PROBLEM DESCRIPTION »
An exact transcript is needed of the material below, beginning at the line that contains "suceder algo ni" and continuing through its last line; nothing else should appear.

GIVEN DATA »

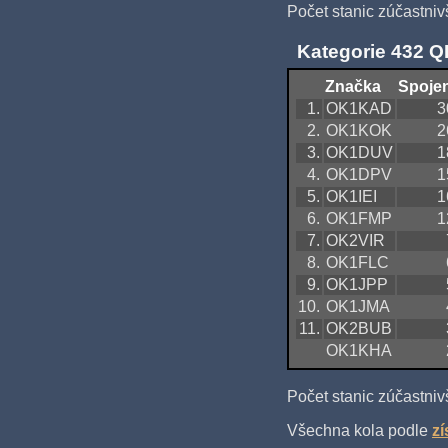
Počet stanic zúčastniv
Kategorie 432 
Značka
Spojen
1.
OK1KAD
3
2.
OK1KOK
2
3.
OK1DUV
1
4.
OK1DPV
1
5.
OK1IEI
1
6.
OK1FMP
1
7.
OK2VIR
8.
OK1FLC
9.
OK1JPP
10.
OK1JMA
11.
OK2BUB
OK1KHA
Počet stanic zúčastniv
Všechna kola podle
z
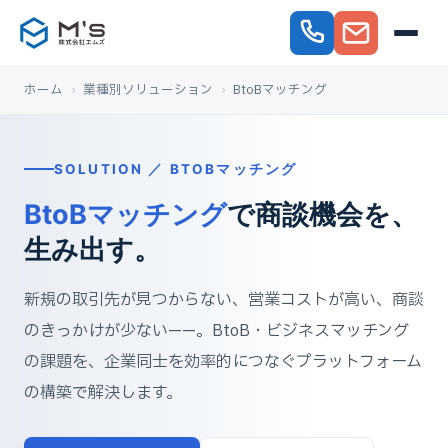
ホーム
›
業種別ソリューション
›
BtoBマッチング
SOLUTION ／ BTOBマッチング
BtoBマッチング
で商談機会を、
生み出す。
新規の取引先が見つからない、営業コストが高い、商談
のきっかけが少ない——。BtoB・ビジネスマッチング
の課題を、企業同士を効率的につなぐプラットフォーム
の構築で解決します。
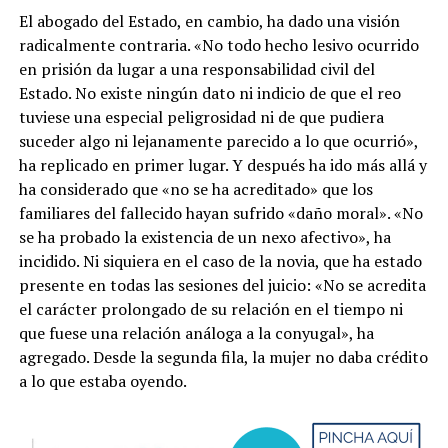
El abogado del Estado, en cambio, ha dado una visión
radicalmente contraria. «No todo hecho lesivo ocurrido
en prisión da lugar a una responsabilidad civil del
Estado. No existe ningún dato ni indicio de que el reo
tuviese una especial peligrosidad ni de que pudiera
suceder algo ni lejanamente parecido a lo que ocurrió»,
ha replicado en primer lugar. Y después ha ido más allá y
ha considerado que «no se ha acreditado» que los
familiares del fallecido hayan sufrido «daño moral». «No
se ha probado la existencia de un nexo afectivo», ha
incidido. Ni siquiera en el caso de la novia, que ha estado
presente en todas las sesiones del juicio: «No se acredita
el carácter prolongado de su relación en el tiempo ni
que fuese una relación análoga a la conyugal», ha
agregado. Desde la segunda fila, la mujer no daba crédito
a lo que estaba oyendo.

EXERCISE SOLUTION »
suceder algo ni lejanamente parecido a lo que ocurrió»,
ha replicado en primer lugar. Y después ha ido más allá y
ha considerado que «no se ha acreditado» que los
familiares del fallecido hayan sufrido «daño moral». «No
se ha probado la existencia de un nexo afectivo», ha
incidido. Ni siquiera en el caso de la novia, que ha estado
presente en todas las sesiones del juicio: «No se acredita
el carácter prolongado de su relación en el tiempo ni
que fuese una relación análoga a la conyugal», ha
agregado. Desde la segunda fila, la mujer no daba crédito
a lo que estaba oyendo.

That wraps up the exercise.